The E-unit in older toy trains is basically a electromagnetic coil that holds the position until the voltage drops enough to let it move. Then a spring moves it to the next position. The problem is, the exact voltage that engages the coil vs. the voltage that makes the motor move are variable from locomotive to locomotive. The reason is the exact resistance of the coils are always slightly different, and track and pickup roller conditions affect this too.

A mechanical solution could be in order though. One that is between the rails, like a ramp that just lifts the locomotive enough that it loses traction. The E-unit should stay engaged as long as the center roller stays in contact with the center rail and there is a path to ground through either the tender or leading/trailing trucks. Much harder to do with diesels I’m afraid.

Half joking - convert to DC. Direction is then determined by polarity. But I think what will happen is various coils will start over heating. I can't remember how to make a series wound motor change direction based upon polarity but pretty sure it involves diodes. Then for unmodified pre-war and post-war engines can run on DC, but the E-unit will get warmer; the coil in the E-unit was optimized for 60Hz, not zero. So, you can start with certain engines, then can still run un-modifed for a short period of time.

In my sample of one, I was able to get this to work as requested on a single Pullmor motor diesel with a 2 position e-unit by maintaining a constant 3.5VAC on the track.  Granted as @rplst8 points out, this may not work for every engine you may have, but it may be possible that the hold voltage could be adjusted for each, maybe.  AFIK, it should also work for a 3 position mechanical e-unit.

My test set up is as follows:

PW ZW C output set to ~14 volts fed through a Normally closed momentary push button switch (for intentional direction control) then through a 12.5 Ohm resistor array (4x 50 Ohm 100W wire wound resistors wired in parallel).  This gave a measured 3.5 volt constant voltage on the tracks.  Note: at this voltage the 14V incandescent bulb in the engine is dimly lit and the motor and e-unit hum noticeably.

PW ZW D output provides stop/start and speed control from slow to fast.

Voltages measured on the track:

  • 3.5 when stopped
  • 6.1 starting slowly
  • 18.5 full speed
Last edited by SteveH

Sample two.  Using a low end Lionel 1990's vintage dual can motor electronic e-unit locomotive, I was able to get essentially the same results.  With this locomotive's overall higher impedance I did have to lower the ZW's C output to around 8 volts to maintain about 3.5 volts on the track with the D output turned off.

Last edited by SteveH
@SteveH posted:

In my sample of one, I was able to get this to work as requested on a single Pullmor motor diesel with a 2 position e-unit by maintaining a constant 3.5VAC on the track.  Granted as @rplst8 points out, this may not work for every engine you may have, but it may be possible that the hold voltage could be adjusted for each, maybe.  AFIK, it should also work for a 3 position mechanical e-unit.

My test set up is as follows:

PW ZW C output set to ~14 volts fed through a Normally closed momentary push button switch (for intentional direction control) then through a 12.5 Ohm resistor array (4x 50 Ohm 100W wire wound resistors wired in parallel).  This gave a measured 3.5 volt constant voltage on the tracks.  Note: at this voltage the 14V incandescent bulb in the engine is dimly lit and the motor and e-unit hum noticeably.

PW ZW D output provides stop/start and speed control from slow to fast.

Voltages measured on the track:

  • 3.5 when stopped
  • 6.1 starting slowly
  • 18.5 full speed

Perfect, exactly what I was asking for (or at least providing usable building blocks to help me arrive at an answer)!

After posting, I did a few more calculations, based upon some other random information I'd collected from other projects.

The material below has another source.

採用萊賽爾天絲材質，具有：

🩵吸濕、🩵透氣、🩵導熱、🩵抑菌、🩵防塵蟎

First, it was my recollection that legacy E-10 base bulbs drew about 1/10th amp, and had a resistance of roughly 150-200 ohms. Thus, my unsuccessful experiment with two parallel bulbs would have added roughly 75 to 100 ohms to the circuit, so I needed to go below that threshold to avoid triggering the E unit. A few minutes' search on Amazon, and I discovered relatively high-power rheostats in the right range for around $20, but then found a ten-pack of ceramic resistors (10 ohms and 10 watts each) for about $8, delivered by Monday! I figured the ten-pack would suffice to build a cheap man's power rheostat by chaining them together as needed (10-20-30 ohms, etc., even fine-tuning by putting a couple in parallel in the chain, if needed) to find that elusive sweet spot. Your real-world results should enable me to rapidly target the voltage I'll need.

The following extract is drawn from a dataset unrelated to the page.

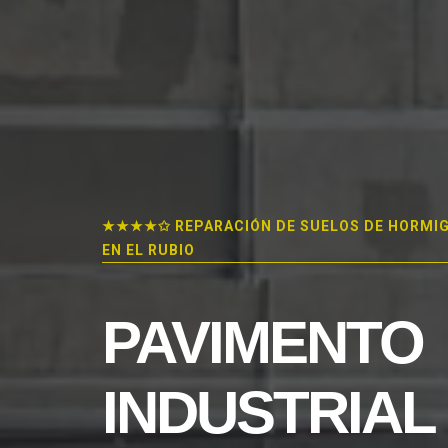
★★★★✩ REPARACIÓN DE SUELOS DE HORMI
EN EL RUBIO
PAVIMENTO
INDUSTRIAL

And yes, "legacy Marx" is completely redundant, since there's been no other kind of Marx equipment since they went out of business, but I wanted to emphasize the "old school" nature of my quest, and yes, there are many potential ways to control direction, but I need one that did not involve modifications to the engine and which can be remotely controlled by an electrical relay, like old-time electro-mechanical block control systems (e.g. https://youtu.be/2L6wg7gx_zo). The reason is that I'm trying to replicate or improve on the clever block control simulation Marx created in their "Twin Train" set. Here's what that looked like in action:

<iframe width="560" height="315" src="https://www.youtube.com/embed/crHm2elsEjU" title="YouTube video player" frameborder="0" allow="accelerometer; autoplay; clipboard-write; encrypted-media; gyroscope; picture-in-picture" allowfullscreen></iframe>

My thinking with the positive switching is having a more certain stop where you want it, I'm assuming this is for something like station stops?

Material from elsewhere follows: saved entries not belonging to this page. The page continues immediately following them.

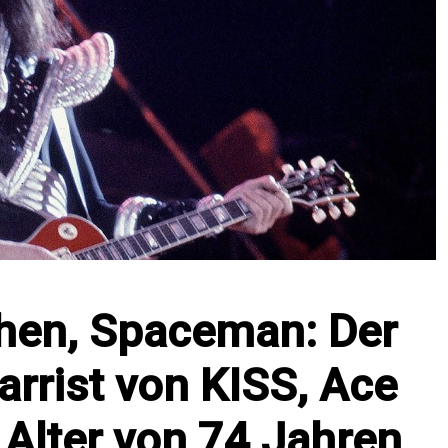
hen, Spaceman: Der
rrist von KISS, Ace
m Alter von 74 Jahren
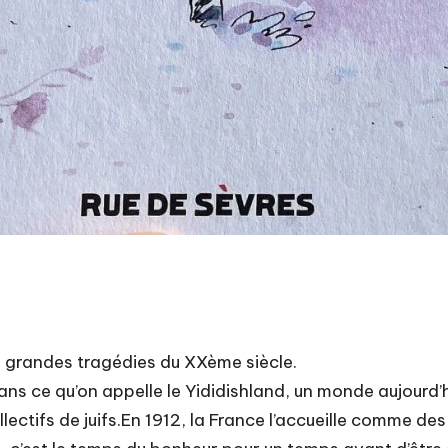
us grandes tragédies du XXème siècle.
ans ce qu’on appelle le Yididishland, un monde aujourd’hu
ectifs de juifs.En 1912, la France l’accueille comme des 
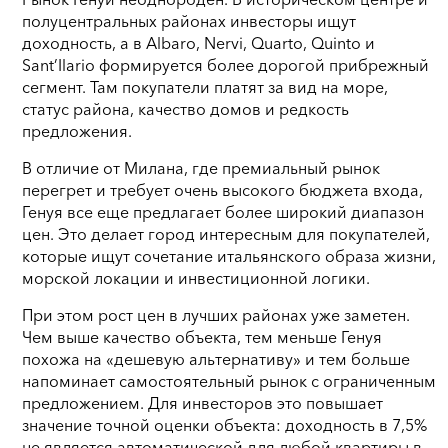
полуцентральных районах инвесторы ищут
доходность, а в Albaro, Nervi, Quarto, Quinto и
Sant’Ilario формируется более дорогой прибрежный
сегмент. Там покупатели платят за вид на море,
статус района, качество домов и редкость
предложения.
В отличие от Милана, где премиальный рынок
перегрет и требует очень высокого бюджета входа,
Генуя все еще предлагает более широкий диапазон
цен. Это делает город интересным для покупателей,
которые ищут сочетание итальянского образа жизни,
морской локации и инвестиционной логики.
При этом рост цен в лучших районах уже заметен.
Чем выше качество объекта, тем меньше Генуя
похожа на «дешевую альтернативу» и тем больше
напоминает самостоятельный рынок с ограниченным
предложением. Для инвесторов это повышает
значение точной оценки объекта: доходность в 7,5%
не является автоматической для любой квартиры в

My immediate objective, as detailed in another reply, is to replicate/improve on the block control simulation Marx built into the signal control "brains" of their now rare (and expensive!) "Twin Train" sets, and their earlier 1405 block control system. But yes, if I can crack this nut, I fully intend to explore using the potential for other ways to emulate prototype functioning (I'm looking at you, trolley loop!). As a 'legacy' guy (in years *and* model train preferences!), I delight in finding simple, electro-mechanical solutions that don't necessarily involve microprocessors, computers or smartphones -- not a Luddite, really, I just enjoy the challenge! It's a bonus to me when I can used recycled or repurposed materials in the process -- go ahead, ask me what you can do with discarded chains of small incandescent Christmas lights!

@BobbyD posted:

Was there a solution to this in one of those Lionel Bantam books? Something where it "leaked" power to the center rail while stoping the train to prevent the e-unit from cycling?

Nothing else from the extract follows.